Friday, September 14, 2012

Why did no studio move their upcoming action films to September 7th after The Gangster Squad split?

Yes yes, last weekend's box office was the worst since after the 9/11 attacks.  Normally cumulative weekend box office doesn't mean a damn thing, but this weekend deserves study as a prime example of missed opportunities.  The actual reasons for this are interesting for two reasons.  A) Just like 9/11, the six degrees-of-separation reason is once again rooted in an act of mass violence.  Had the Aurora shootings not occurred on July 20th or had Warner Bros. shown a token amount of backbone, The Gangster Squad would have been the big opener of the weekend and surely would have delivered a better debut than The Words, which turned out to be the sole truly wide release.  Moreover, the weekend shows us how much we've become accustomed to weekly blockbuster opening weekends each and every frame.  But the real question of last weekend is why didn't any studio bother to move a token major action release onto the September 7th slot.  Yes, I know Lionsgate randomly dumped The Cold Light of Day onto 1,500 screens with next-to-no advertising, but considering the coming storm of major genre fare over just the next three weeks, you have to wonder why a studio, any studio, didn't think to jump into the near-vacant slot and avoid the coming storm.

There are four major studio releases opening next weekend, plus the nationwide expansion of The Master.  Warner Bros. is the one who vacated the slot in the first place, so they'd have been a likely contender to shift  the Clint Eastwood/Amy Adams baseball drama Trouble With the Curve, although the film arguably qualifies as adult counter-programming against the pure genre fare.  The House At the End of the Street feels like a complete loser, with last-minute press screenings and absolutely no buzz other than the fact that Jennifer Lawrence apparently shot it back when she had less on her plate.  But we also see two hard-R action pictures opening directly against each other, with Lionsgate's Dredd 3D squaring off against the found-footage cop drama End of Watch from Open Road.  The next two weekends see two major action entries opening one after another, with the allegedly fantastic Looper (seeing it on the 24th) opening against the animated Hotel Transylvania (which my daughter wants to see) and the 'school vouchers are *awesome*!' propaganda Won't Back Down.   The next week sees the black-and-white claymation Tim Burton remake Frankenweenie (which my daughter does not want to see) squaring off against a movie that would have dominated last weekend, Liam Neeson's Taken 2.  That's ten (10!) major studio releases in just three weekends, while September 7th was occupied only by The Words and uh... The Cold Light of Day (which isn't that bad, so check out the DVD in a few months).

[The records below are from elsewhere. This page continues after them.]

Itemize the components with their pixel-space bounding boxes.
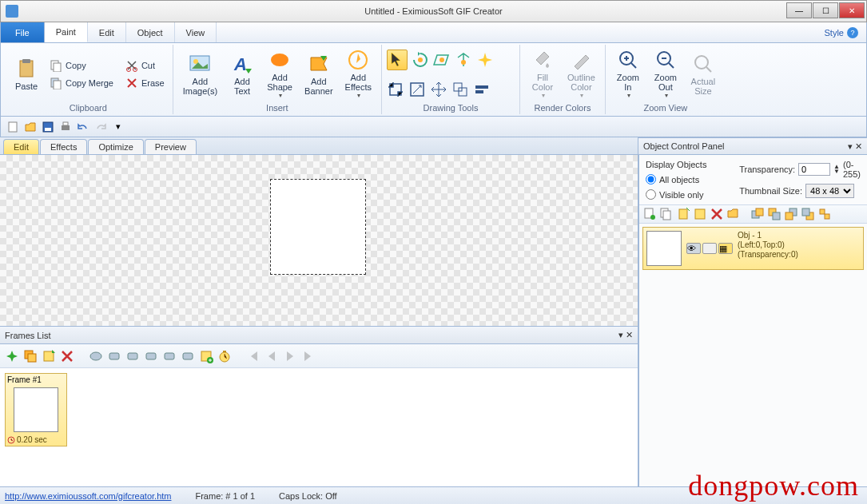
frame-tool-6-icon[interactable]	[181, 349, 195, 363]
new-button[interactable]	[6, 120, 20, 134]
status-url[interactable]: http://www.eximioussoft.com/gifcreator.h…	[5, 491, 171, 501]
style-menu[interactable]: Style?	[817, 22, 866, 42]
doctab-optimize[interactable]: Optimize	[88, 139, 143, 154]
copy-obj-icon[interactable]	[659, 207, 674, 221]
add-text-button[interactable]: AAdd Text	[225, 51, 260, 97]
add-shape-button[interactable]: Add Shape	[262, 47, 297, 101]
frame-tool-4-icon[interactable]	[144, 349, 158, 363]
bring-front-icon[interactable]	[750, 207, 765, 221]
send-backward-icon[interactable]	[784, 207, 798, 221]
radio-visible-only[interactable]: Visible only	[646, 189, 731, 200]
lock-toggle[interactable]	[702, 243, 717, 254]
copy-button[interactable]: Copy	[46, 58, 117, 73]
maximize-button[interactable]: ☐	[813, 2, 838, 18]
paste-button[interactable]: Paste	[9, 56, 44, 93]
zoom-out-button[interactable]: Zoom Out	[648, 47, 683, 101]
doctab-edit[interactable]: Edit	[3, 139, 39, 154]
radio-all-objects[interactable]: All objects	[646, 174, 731, 185]
frame-thumb-1[interactable]: Frame #1 0.20 sec	[5, 373, 67, 446]
selection-toggle[interactable]: ▦	[718, 243, 733, 254]
frame-tool-2-icon[interactable]	[107, 349, 121, 363]
doctab-effects[interactable]: Effects	[40, 139, 87, 154]
svg-rect-53	[773, 212, 780, 220]
qat-dropdown[interactable]: ▾	[111, 120, 125, 134]
bring-forward-icon[interactable]	[767, 207, 781, 221]
import-frame-icon[interactable]	[42, 349, 56, 363]
undo-button[interactable]	[76, 120, 90, 134]
radio-all-input[interactable]	[646, 174, 656, 185]
visibility-toggle[interactable]: 👁	[686, 243, 701, 254]
prev-frame-icon[interactable]	[264, 349, 279, 363]
duplicate-frame-icon[interactable]	[23, 349, 38, 363]
frame-tool-3-icon[interactable]	[125, 349, 140, 363]
paste-obj-icon[interactable]	[676, 207, 690, 221]
tab-edit[interactable]: Edit	[88, 22, 126, 42]
object-item-1[interactable]: 👁 ▦ Obj - 1 (Left:0,Top:0) (Transparency…	[642, 227, 864, 270]
add-banner-button[interactable]: Add Banner	[300, 51, 337, 97]
delete-obj-icon[interactable]	[710, 207, 724, 221]
rotate-tool-icon[interactable]	[412, 51, 429, 69]
move-tool-icon[interactable]	[430, 81, 447, 98]
last-frame-icon[interactable]	[301, 349, 316, 363]
delete-frame-icon[interactable]	[60, 349, 74, 363]
select-tool[interactable]	[387, 50, 408, 70]
radio-visible-input[interactable]	[646, 189, 656, 200]
copymerge-button[interactable]: Copy Merge	[46, 75, 117, 91]
frames-close-button[interactable]: ✕	[626, 330, 633, 340]
spinner-buttons[interactable]: ▲▼	[833, 165, 840, 174]
zoom-in-button[interactable]: Zoom In	[610, 47, 646, 101]
add-images-button[interactable]: Add Image(s)	[178, 51, 222, 97]
align-tool-icon[interactable]	[473, 81, 491, 98]
doctab-preview[interactable]: Preview	[145, 139, 197, 154]
flip-tool-icon[interactable]	[455, 51, 472, 69]
frame-tool-5-icon[interactable]	[162, 349, 177, 363]
zoom-in-label: Zoom In	[617, 73, 639, 92]
ocp-header: Object Control Panel ▾✕	[638, 137, 867, 155]
print-button[interactable]	[58, 120, 73, 134]
first-frame-icon[interactable]	[246, 349, 260, 363]
thumbnail-size-select[interactable]: 48 x 48	[805, 184, 854, 198]
skew-tool-icon[interactable]	[433, 51, 451, 69]
actual-size-button[interactable]: Actual Size	[686, 51, 721, 97]
ocp-pin-button[interactable]: ▾	[848, 141, 853, 152]
cut-button[interactable]: Cut	[122, 58, 168, 73]
next-frame-icon[interactable]	[283, 349, 297, 363]
frame-add-icon[interactable]	[199, 349, 213, 363]
file-menu[interactable]: File	[1, 22, 45, 42]
tab-view[interactable]: View	[175, 22, 217, 42]
transparency-input[interactable]	[798, 163, 830, 176]
canvas-object[interactable]	[270, 179, 366, 275]
group-clipboard: Paste Copy Copy Merge Cut Erase Clipboar…	[4, 45, 173, 114]
spark-tool-icon[interactable]	[476, 51, 494, 69]
close-button[interactable]: ✕	[839, 2, 865, 18]
scissors-icon	[125, 59, 138, 72]
clipboard-group-label: Clipboard	[9, 101, 168, 113]
crop-tool-icon[interactable]	[387, 81, 404, 98]
new-obj-icon[interactable]	[642, 207, 657, 221]
redo-button[interactable]	[93, 120, 108, 134]
ocp-close-button[interactable]: ✕	[855, 141, 862, 152]
frame-tool-1-icon[interactable]	[89, 349, 103, 363]
save-obj-icon[interactable]	[726, 207, 741, 221]
group-obj-icon[interactable]	[817, 207, 832, 221]
erase-button[interactable]: Erase	[122, 75, 168, 91]
frames-pin-button[interactable]: ▾	[618, 330, 623, 340]
send-back-icon[interactable]	[801, 207, 815, 221]
outline-color-button[interactable]: Outline Color	[563, 47, 600, 101]
resize-tool-icon[interactable]	[408, 81, 426, 98]
fill-color-button[interactable]: Fill Color	[525, 47, 560, 101]
open-button[interactable]	[23, 120, 38, 134]
tab-object[interactable]: Object	[126, 22, 175, 42]
redo-icon	[94, 121, 107, 133]
save-button[interactable]	[41, 120, 55, 134]
edit-obj-icon[interactable]	[693, 207, 707, 221]
frame-timer-icon[interactable]	[217, 349, 232, 363]
add-effects-button[interactable]: Add Effects	[340, 47, 376, 101]
group-tool-icon[interactable]	[451, 81, 469, 98]
canvas-area[interactable]	[0, 155, 638, 327]
help-icon[interactable]: ?	[847, 27, 858, 38]
tab-paint[interactable]: Paint	[45, 22, 88, 42]
status-frame: Frame: # 1 of 1	[195, 491, 255, 501]
insert-frame-icon[interactable]	[5, 349, 19, 363]
minimize-button[interactable]: ―	[786, 2, 812, 18]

Look, I know there is money and complication that comes with moving release dates.  But surely someone should have released that releasing a bunch of commercially iffy B-movie action pictures all on top of each other is a smart idea?  As they say in the restaurant business, it's all about 'location, location, location'.  And Warner Bros.' um... not-so-brave choice to reshoot and reschedule The Gangster Squad left a major movie going weekend (because there really are only a few "bad" weekends at this point) and not a single studio jumped at it.  And now, at the very least, Looper, Dredd, End of Watch, and Taken 2 will surely leave money on the table, especially the first three (Taken 2 has the advantage of being last and being a sequel to a popular original).  The irony of this is that studios were possibly afraid of positioning a violent guns-and-blood picture on a weekend affected by a mass shooting.  Yet absent a guns-and-blood action picture on last weekend's slate, the total weekend box office (which is usually an irrelevant stat) plummeted to record low levels.

As always, it's the movies, the individual films that perform in an individual result.  But when you don't have *any* movies on a given weekend, you have to expect low overall moviegoing as a result.  And when you have three weeks with too many variations on the same product, you're going to have to expect all respective action pictures to suffer.  Hollywood had a chance to prevent both scenarios yet chose not to.